Saying 'use GPT' is like saying 'buy a vehicle.' Do you need a bike, sedan, or truck? Model choice decides speed, quality, and budget.
This is Lesson 3 — Beginner in our Azure Openai Basics series. By the end, you will understand this topic well enough to explain it to a friend — no jargon overload, we promise.
Model Families: Why More Than One Exists
Azure OpenAI offers multiple model options because workloads differ. A customer support bot that answers short FAQs has different needs than a legal document analyzer. One size does not fit all.
Think of model families as camera lenses. A huge lens captures fine detail but can be heavier and slower. A compact lens is faster and cheaper but may miss subtle nuance. In AI terms, bigger models often reason better on hard tasks, while smaller models are faster and more economical.
As a beginner, start with practical criteria: response quality target, latency limit, and monthly budget. If your product is early-stage, fast iteration often matters more than perfect wording.

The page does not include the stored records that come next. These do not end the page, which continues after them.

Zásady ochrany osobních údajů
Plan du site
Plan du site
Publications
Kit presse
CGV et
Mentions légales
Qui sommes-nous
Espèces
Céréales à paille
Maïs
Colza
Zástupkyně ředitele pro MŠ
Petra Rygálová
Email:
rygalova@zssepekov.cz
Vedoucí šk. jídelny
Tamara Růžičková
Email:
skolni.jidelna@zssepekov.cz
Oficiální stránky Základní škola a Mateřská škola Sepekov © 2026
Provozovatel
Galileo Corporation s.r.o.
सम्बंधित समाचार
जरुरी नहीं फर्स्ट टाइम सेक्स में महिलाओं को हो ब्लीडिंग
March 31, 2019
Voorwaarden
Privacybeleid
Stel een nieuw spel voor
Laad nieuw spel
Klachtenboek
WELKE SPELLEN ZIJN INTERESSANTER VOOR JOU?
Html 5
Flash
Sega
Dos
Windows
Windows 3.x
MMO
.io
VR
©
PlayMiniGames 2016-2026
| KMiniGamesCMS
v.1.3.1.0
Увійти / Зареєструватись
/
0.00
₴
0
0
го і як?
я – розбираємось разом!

You can upgrade model choice once usage patterns are clear.
Deployments: Your Friendly Alias Layer
In Azure, you do not call raw model IDs directly every time. You create a deployment with a name, then your app calls that name. This decouples app code from backend model swap decisions.

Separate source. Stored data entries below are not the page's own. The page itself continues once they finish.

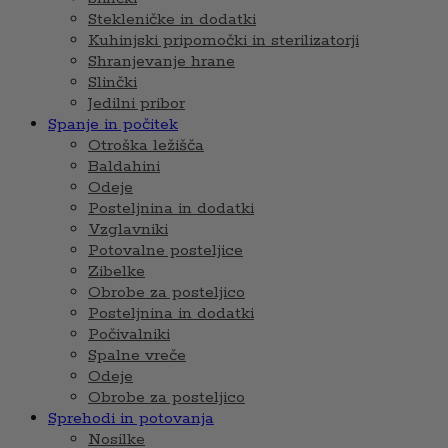
Stekleničke in dodatki
Kuhinjski pripomočki in sterilizatorji
Shranjevanje hrane
Slinčki
Jedilni pribor
Spanje in počitek
Otroška ležišča
Baldahini
Odeje
Posteljnina in dodatki
Vzglavniki
Potovalne posteljice
Zibelke
Obrobe za posteljico
Posteljnina in dodatki
Počivalniki
Spalne vreče
Odeje
Obrobe za posteljico
Sprehodi in potovanja
Nosilke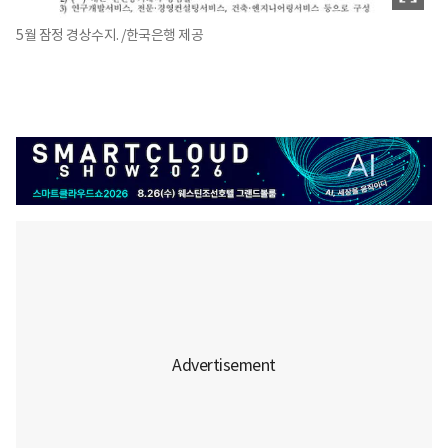
5월 잠정 경상수지. /한국은행 제공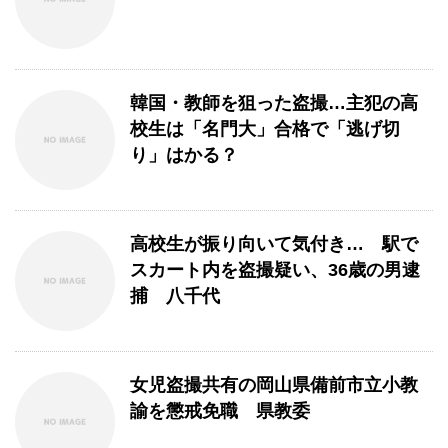
韓国・教師を狙った盗撮…主犯の高
校生は「名門大」合格で「逃げ切
り」はかる？
高校生が振り向いて気付き… 駅で
スカート内を盗撮疑い、36歳の男逮
捕 八千代
女児盗撮共有の岡山県備前市立小教
諭を懲戒免職 県教委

For example, you might create deployment chat-default mapped to gpt-4o-mini. Later, if you switch to a newer model, app code can stay unchanged if deployment name remains chat-default. This is clean architecture in practice: stable interface, flexible implementation.

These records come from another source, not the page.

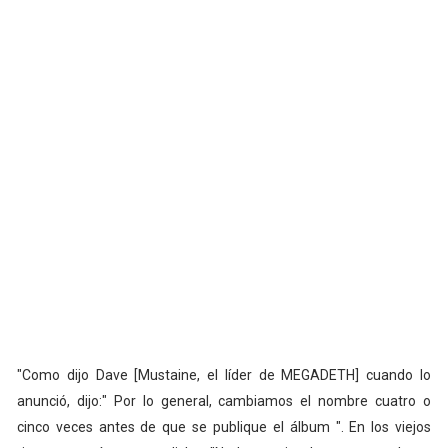
"Como dijo Dave [Mustaine, el líder de MEGADETH] cuando lo
anunció, dijo:" Por lo general, cambiamos el nombre cuatro o
cinco veces antes de que se publique el álbum ". En los viejos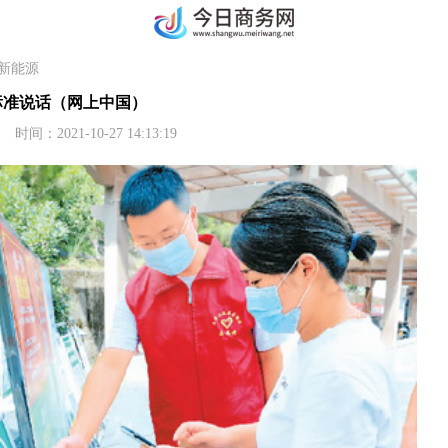
新能源
标准说话（网上中国）
2021-10-27 14:13:19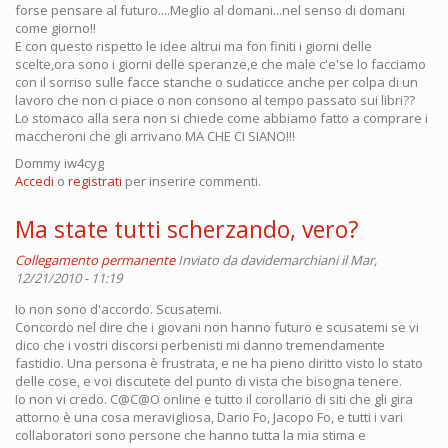
forse pensare al futuro....Meglio al domani...nel senso di domani
come giorno!!
E con questo rispetto le idee altrui ma fon finiti i giorni delle
scelte,ora sono i giorni delle speranze,e che male c'e'se lo facciamo
con il sorriso sulle facce stanche o sudaticce anche per colpa di un
lavoro che non ci piace o non consono al tempo passato sui libri??
Lo stomaco alla sera non si chiede come abbiamo fatto a comprare i
maccheroni che gli arrivano MA CHE CI SIANO!!!
Dommy iw4cyg
Accedi
o
registrati
per inserire commenti.
Ma state tutti scherzando, vero?
Collegamento permanente
Inviato da
davidemarchiani
il Mar,
12/21/2010 - 11:19
Io non sono d'accordo. Scusatemi.
Concordo nel dire che i giovani non hanno futuro e scusatemi se vi
dico che i vostri discorsi perbenisti mi danno tremendamente
fastidio. Una persona è frustrata, e ne ha pieno diritto visto lo stato
delle cose, e voi discutete del punto di vista che bisogna tenere.
Io non vi credo. C@C@O online e tutto il corollario di siti che gli gira
attorno è una cosa meravigliosa, Dario Fo, Jacopo Fo, e tutti i vari
collaboratori sono persone che hanno tutta la mia stima e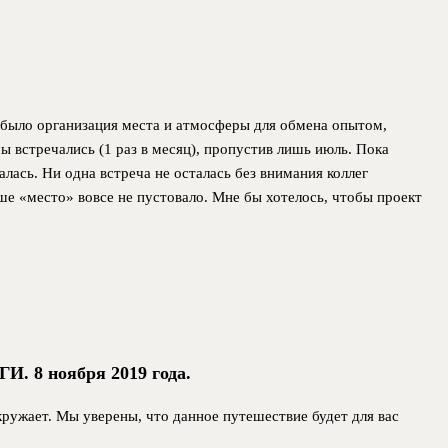
о было организация места и атмосферы для обмена опытом,
ы встречались (1 раз в месяц), пропустив лишь июль. Пока
лась. Ни одна встреча не осталась без внимания коллег
е «место» вовсе не пустовало. Мне бы хотелось, чтобы проект
И. 8 ноября 2019 года.
ружает. Мы уверены, что данное путешествие будет для вас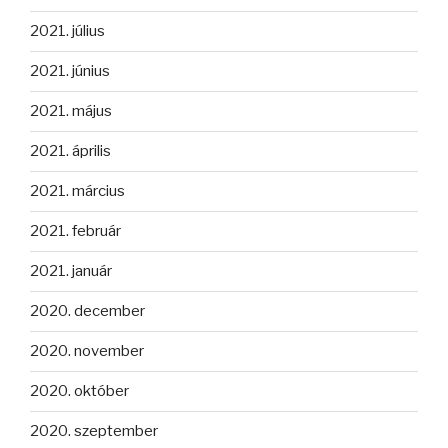
2021. július
2021. június
2021. május
2021. április
2021. március
2021. február
2021. január
2020. december
2020. november
2020. október
2020. szeptember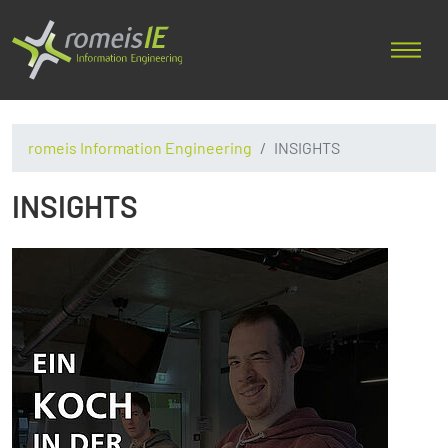
romeis Information Engineering
INSIGHTS
INSIGHTS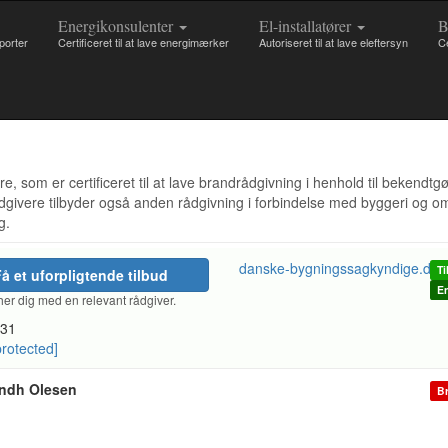
Energikonsulenter
El-installatører
B
pporter
Certificeret til at lave energimærker
Autoriseret til at lave eleftersyn
Ce
 som er certificeret til at lave brandrådgivning i henhold til bekendtg
ådgivere tilbyder også anden rådgivning i forbindelse med byggeri og 
g.
danske-bygningssagkyndige.dk
Ti
å et uforpligtende tilbud
En
er dig med en relevant rådgiver.
31
protected]
indh Olesen
Br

var deployment = Environment.GetEnvironmentVariable("AZURE_OPENAI_DEPLOYMENT")
?? "chat-default";
// App code stays stable while backend mapping can evolve.
Use names by intent, not by vendor version. Examples: chat-default, chat-premium, embed-search.
How Selection Works in Real Apps
Production teams often route traffic by use-case. FAQ lookup might use a cost-efficient model, while complex report generation uses a stronger one. This keeps user experience high without overspending.
A small decision matrix helps:
- Simple Q&A: prioritize speed and cost.
- Detailed reasoning: prioritize quality consistency.
- High traffic: prioritize throughput and predictable spend.
Do not optimize blindly. Collect sample prompts and compare outputs before switching.
A Mini Comparison Lab You Can Run
Create two deployments and test the same prompts against both. Evaluate answer correctness, tone, and response time. Keep scoring simple: 1-5 for quality and note average latency.
test_prompts = [
"Explain recursion to a 12-year-old.",
"Summarize this policy in 5 bullets.",
"Write a polite email asking for extension."
]
# Run prompts through two deployments and compare quality/latency.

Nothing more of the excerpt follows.